Instructions to follow: Pull every line that includes the word "toolbar" from the data.

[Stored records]
-- Opening Marker --

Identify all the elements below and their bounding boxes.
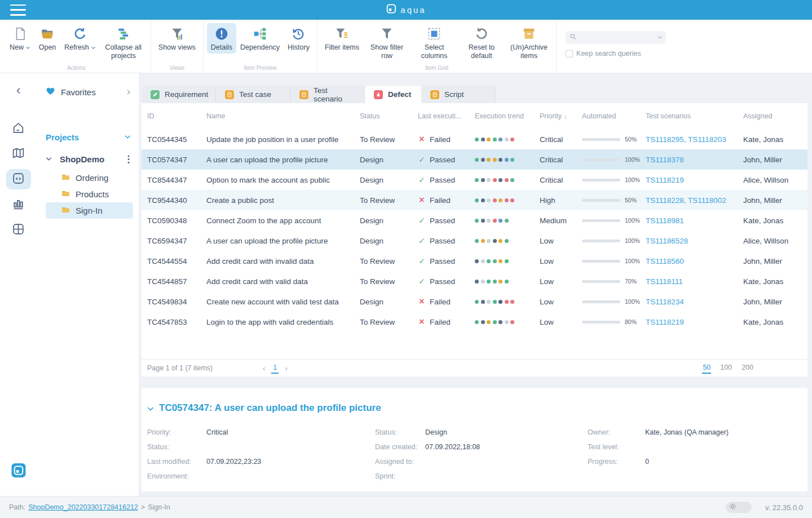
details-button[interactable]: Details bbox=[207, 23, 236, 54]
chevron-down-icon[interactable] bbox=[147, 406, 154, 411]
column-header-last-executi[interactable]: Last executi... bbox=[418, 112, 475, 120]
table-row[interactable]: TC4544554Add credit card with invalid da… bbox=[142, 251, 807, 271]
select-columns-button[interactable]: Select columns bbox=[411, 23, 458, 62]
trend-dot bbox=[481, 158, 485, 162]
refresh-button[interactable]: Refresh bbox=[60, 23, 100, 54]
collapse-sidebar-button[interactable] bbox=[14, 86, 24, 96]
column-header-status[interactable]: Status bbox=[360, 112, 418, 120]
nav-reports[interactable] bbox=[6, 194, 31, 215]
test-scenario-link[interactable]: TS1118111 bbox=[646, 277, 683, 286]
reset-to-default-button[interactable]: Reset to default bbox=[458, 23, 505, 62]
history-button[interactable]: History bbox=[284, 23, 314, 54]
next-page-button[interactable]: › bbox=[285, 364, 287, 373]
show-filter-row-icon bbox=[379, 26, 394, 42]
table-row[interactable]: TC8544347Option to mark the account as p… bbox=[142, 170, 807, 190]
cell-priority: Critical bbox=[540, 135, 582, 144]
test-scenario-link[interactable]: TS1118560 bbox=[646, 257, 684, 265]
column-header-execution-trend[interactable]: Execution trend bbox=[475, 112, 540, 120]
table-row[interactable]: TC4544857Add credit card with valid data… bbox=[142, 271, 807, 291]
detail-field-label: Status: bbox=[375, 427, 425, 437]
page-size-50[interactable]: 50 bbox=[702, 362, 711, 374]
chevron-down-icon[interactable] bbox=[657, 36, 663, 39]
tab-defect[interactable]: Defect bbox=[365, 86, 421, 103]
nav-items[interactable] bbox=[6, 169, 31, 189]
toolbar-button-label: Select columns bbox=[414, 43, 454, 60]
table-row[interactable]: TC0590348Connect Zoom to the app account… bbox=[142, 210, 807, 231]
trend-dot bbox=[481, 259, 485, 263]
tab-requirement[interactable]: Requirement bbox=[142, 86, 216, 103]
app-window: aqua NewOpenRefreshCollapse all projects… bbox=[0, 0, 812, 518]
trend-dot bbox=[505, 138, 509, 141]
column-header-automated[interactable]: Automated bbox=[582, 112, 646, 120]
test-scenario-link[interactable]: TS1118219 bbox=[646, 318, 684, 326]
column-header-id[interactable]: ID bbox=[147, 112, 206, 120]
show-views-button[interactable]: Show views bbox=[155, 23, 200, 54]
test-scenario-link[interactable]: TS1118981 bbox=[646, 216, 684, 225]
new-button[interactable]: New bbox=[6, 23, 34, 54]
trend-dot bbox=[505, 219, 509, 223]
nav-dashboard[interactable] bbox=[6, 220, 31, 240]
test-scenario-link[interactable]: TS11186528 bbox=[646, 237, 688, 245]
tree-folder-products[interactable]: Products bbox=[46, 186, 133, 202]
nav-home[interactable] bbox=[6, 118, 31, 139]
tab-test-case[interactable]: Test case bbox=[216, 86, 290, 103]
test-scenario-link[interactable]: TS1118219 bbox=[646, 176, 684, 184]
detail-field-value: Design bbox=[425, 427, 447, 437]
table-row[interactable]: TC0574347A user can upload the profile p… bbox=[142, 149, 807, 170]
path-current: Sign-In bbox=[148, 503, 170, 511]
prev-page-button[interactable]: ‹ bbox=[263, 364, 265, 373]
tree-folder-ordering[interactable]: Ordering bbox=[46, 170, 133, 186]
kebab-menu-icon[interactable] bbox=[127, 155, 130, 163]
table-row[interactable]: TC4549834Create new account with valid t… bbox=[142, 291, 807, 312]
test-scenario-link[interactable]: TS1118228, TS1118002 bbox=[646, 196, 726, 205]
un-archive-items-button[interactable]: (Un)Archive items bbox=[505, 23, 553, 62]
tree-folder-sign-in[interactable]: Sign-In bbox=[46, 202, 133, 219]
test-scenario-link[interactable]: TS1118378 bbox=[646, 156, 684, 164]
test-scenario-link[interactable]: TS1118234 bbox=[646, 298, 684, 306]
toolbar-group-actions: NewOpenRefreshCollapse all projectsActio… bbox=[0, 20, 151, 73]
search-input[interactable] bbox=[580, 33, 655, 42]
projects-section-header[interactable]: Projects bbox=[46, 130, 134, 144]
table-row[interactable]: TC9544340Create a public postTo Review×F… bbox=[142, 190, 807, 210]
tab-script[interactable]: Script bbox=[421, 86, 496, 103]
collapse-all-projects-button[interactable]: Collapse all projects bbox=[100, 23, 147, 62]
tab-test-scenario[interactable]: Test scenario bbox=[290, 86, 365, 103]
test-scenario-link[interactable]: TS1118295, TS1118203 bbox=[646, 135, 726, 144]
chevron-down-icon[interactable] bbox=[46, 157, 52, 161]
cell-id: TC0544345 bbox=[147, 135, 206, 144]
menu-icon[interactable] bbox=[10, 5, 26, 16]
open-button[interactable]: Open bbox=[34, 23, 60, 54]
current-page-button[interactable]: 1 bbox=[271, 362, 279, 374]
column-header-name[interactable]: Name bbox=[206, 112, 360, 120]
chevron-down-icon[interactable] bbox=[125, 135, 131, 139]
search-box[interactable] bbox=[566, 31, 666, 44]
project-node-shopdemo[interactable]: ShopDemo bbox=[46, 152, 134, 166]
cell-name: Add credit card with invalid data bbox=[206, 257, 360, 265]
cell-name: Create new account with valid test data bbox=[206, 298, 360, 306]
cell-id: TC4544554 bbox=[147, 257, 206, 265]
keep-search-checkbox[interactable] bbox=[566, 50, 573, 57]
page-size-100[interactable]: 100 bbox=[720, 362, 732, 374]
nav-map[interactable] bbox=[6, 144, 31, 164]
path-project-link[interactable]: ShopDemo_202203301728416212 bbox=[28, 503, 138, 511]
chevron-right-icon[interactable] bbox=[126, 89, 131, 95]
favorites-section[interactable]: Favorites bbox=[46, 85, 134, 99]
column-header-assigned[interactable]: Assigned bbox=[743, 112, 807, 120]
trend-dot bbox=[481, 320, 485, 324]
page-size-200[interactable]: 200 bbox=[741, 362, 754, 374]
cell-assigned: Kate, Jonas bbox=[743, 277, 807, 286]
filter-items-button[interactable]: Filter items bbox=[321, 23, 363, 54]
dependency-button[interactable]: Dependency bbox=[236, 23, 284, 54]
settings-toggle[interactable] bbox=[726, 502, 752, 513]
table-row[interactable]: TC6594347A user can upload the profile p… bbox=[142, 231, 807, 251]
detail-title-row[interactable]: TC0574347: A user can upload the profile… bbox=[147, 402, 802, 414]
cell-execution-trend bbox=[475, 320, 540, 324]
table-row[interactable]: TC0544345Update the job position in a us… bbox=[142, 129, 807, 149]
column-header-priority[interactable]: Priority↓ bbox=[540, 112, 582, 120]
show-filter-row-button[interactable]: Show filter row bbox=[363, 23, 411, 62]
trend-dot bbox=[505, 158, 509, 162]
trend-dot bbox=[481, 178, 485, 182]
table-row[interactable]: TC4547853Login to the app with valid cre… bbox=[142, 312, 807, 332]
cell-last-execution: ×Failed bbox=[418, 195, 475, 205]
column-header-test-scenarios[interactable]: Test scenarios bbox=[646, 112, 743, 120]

-- Closing Marker --

Answer to this problem:
toolbar-button-label: Select columns bbox=[414, 43, 454, 60]
toolbar-group-actions: NewOpenRefreshCollapse all projectsActio… bbox=[0, 20, 151, 73]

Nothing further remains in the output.